(Beginning of DATA EXTRACTS)

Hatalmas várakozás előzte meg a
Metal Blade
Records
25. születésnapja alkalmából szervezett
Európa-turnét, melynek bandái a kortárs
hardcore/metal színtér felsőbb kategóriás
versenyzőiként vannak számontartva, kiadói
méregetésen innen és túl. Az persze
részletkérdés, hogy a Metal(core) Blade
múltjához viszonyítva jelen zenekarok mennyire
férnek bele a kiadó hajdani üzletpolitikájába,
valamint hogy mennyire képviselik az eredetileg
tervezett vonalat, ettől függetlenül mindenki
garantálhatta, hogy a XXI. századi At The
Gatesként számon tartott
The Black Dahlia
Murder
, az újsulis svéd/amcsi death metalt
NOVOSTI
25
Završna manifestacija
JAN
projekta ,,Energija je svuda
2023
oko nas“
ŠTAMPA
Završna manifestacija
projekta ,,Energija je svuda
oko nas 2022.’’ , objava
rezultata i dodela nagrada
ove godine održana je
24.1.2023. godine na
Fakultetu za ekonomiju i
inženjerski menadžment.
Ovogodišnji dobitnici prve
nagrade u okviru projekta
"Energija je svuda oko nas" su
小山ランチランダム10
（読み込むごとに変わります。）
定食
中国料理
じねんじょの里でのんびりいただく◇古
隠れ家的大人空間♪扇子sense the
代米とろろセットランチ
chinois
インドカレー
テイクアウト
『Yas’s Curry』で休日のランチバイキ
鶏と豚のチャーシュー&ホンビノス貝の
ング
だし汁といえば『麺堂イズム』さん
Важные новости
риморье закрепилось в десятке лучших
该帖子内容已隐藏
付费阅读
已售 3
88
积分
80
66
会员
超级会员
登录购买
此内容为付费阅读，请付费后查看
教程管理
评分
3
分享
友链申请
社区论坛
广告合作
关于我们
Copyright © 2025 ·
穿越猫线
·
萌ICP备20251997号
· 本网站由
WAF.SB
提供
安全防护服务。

(End of DATA EXTRACTS)

* WHAT THIS TASK INVOLVES: Please restate each record exactly as it reads.

* WRITTEN RESPONSE:
Hatalmas várakozás előzte meg a
Metal Blade
Records
25. születésnapja alkalmából szervezett
Európa-turnét, melynek bandái a kortárs
hardcore/metal színtér felsőbb kategóriás
versenyzőiként vannak számontartva, kiadói
méregetésen innen és túl. Az persze
részletkérdés, hogy a Metal(core) Blade
múltjához viszonyítva jelen zenekarok mennyire
férnek bele a kiadó hajdani üzletpolitikájába,
valamint hogy mennyire képviselik az eredetileg
tervezett vonalat, ettől függetlenül mindenki
garantálhatta, hogy a XXI. századi At The
Gatesként számon tartott
The Black Dahlia
Murder
, az újsulis svéd/amcsi death metalt
NOVOSTI
25
Završna manifestacija
JAN
projekta ,,Energija je svuda
2023
oko nas“
ŠTAMPA
Završna manifestacija
projekta ,,Energija je svuda
oko nas 2022.’’ , objava
rezultata i dodela nagrada
ove godine održana je
24.1.2023. godine na
Fakultetu za ekonomiju i
inženjerski menadžment.
Ovogodišnji dobitnici prve
nagrade u okviru projekta
"Energija je svuda oko nas" su
小山ランチランダム10
（読み込むごとに変わります。）
定食
中国料理
じねんじょの里でのんびりいただく◇古
隠れ家的大人空間♪扇子sense the
代米とろろセットランチ
chinois
インドカレー
テイクアウト
『Yas’s Curry』で休日のランチバイキ
鶏と豚のチャーシュー&ホンビノス貝の
ング
だし汁といえば『麺堂イズム』さん
Важные новости
риморье закрепилось в десятке лучших
该帖子内容已隐藏
付费阅读
已售 3
88
积分
80
66
会员
超级会员
登录购买
此内容为付费阅读，请付费后查看
教程管理
评分
3
分享
友链申请
社区论坛
广告合作
关于我们
Copyright © 2025 ·
穿越猫线
·
萌ICP备20251997号
· 本网站由
WAF.SB
提供
安全防护服务。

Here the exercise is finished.